On stage at Tech Show London 2 weeks ago I delivered a session to a crowd of 200 ish people. It was "Be More Valuable. Build Your Human Skills That AI Can't Replace".

My main point was that AI isn't very good at interfacing with the real world. It's great at coding, accessing knowledge and all sorts of other things. So to thrive in tech, build your AI skills AND invest in your human skills.

I said I'd cover the 4 topics from my session in the Tech World Human Skill Weekly. So here's week 2 - Facts Don't Win Arguments. This Does.


Your Brain On Facts Alone

When you're presenting pure logic and data, your listener is only using the prefrontal cortex. A chunk of the brain. Useful, but limited.
But stimulate an emotional response: humour, shock, a story about something going spectacularly wrong — and the amygdala and other parts of the brain join the party. More of the brain firing means better cognitive processing, better problem solving and crucially, better recall.
You're not just persuading them. You're making THEM more effective. And they'll remember YOU better.

As Maya Angelou put it:

"People will forget what you said, people will forget what you did, but people will never forget how you made them feel."

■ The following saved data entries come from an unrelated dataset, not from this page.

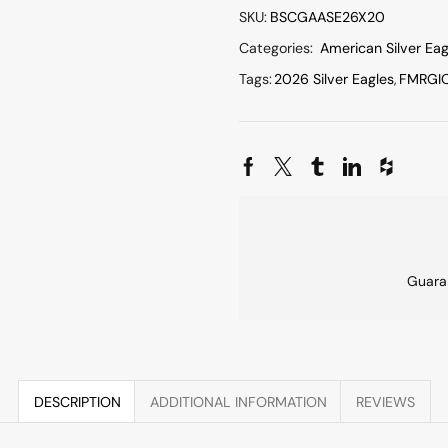
SKU:
BSCGAASE26X20
Categories:
American Silver Eag
Tags:
2026 Silver Eagles
,
FMRGI
Guara
DESCRIPTION
ADDITIONAL INFORMATION
REVIEWS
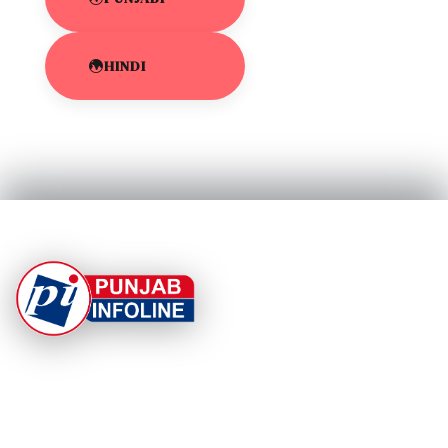
HINDI
At Punjab Infoline, we are dedicated to providing top-
notch services and products to enhance your
experience. With a commitment to quality and
innovation, we strive to meet your needs.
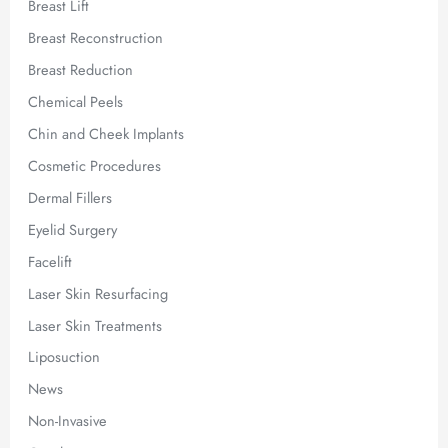
Breast Lift
Breast Reconstruction
Breast Reduction
Chemical Peels
Chin and Cheek Implants
Cosmetic Procedures
Dermal Fillers
Eyelid Surgery
Facelift
Laser Skin Resurfacing
Laser Skin Treatments
Liposuction
News
Non-Invasive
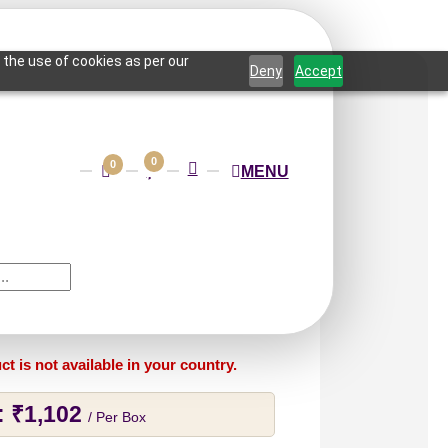
 the use of cookies as per our
Deny
Accept
0
0
MENU
Tidal Edge-Edge
-Peel and Stick
ct is not available in your country.
:
₹
1,102
/ Per Box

Neuroscience agrees with Maya.

 

"But I'm Not That Guy Down The Pub"


I was coaching someone on my Technical Storytelling program recently. He had to present some genuinely dry topics. Change control, to be precise. No offence if that's your area.

He was delivering it like a human whitepaper.

I pushed him, kindly, supportively, to tell the story of the CrowdStrike outage. What happened, how it unfolded, the chaos it caused, and how it connected to change control. The difference was night and day. The audience leaned in. They got excited. They were far more receptive to everything he said next.
All from one story.

 

6 Tips To Tell A Better Anecdote

  • Be Relevant.  Choose something that happened to you, your company or the industry that connects to your point.  An irrelevant story doesn't help.
  • Keep It Short. Under 2 minutes. About 150-300 words spoken. Ruthlessly edit.
  • Make It About People. The tech is never the hero. A person is. Make them relatable. Show the impact on them.
  • Stretch The Emotion. If it was bad, make it terrible. If it was good, make it amazing. A little artistic licence goes a long way.
  • Make It Interesting. A boring story has less impact than an interesting one. A story about your breakfast won't cut it.  Choose wisely.
  • Give It Structure. Set the scene. Cover the main substance. Provide the resolution. Simple.

 

Pick one customer conversation coming up this week. Find one relevant story. Try it.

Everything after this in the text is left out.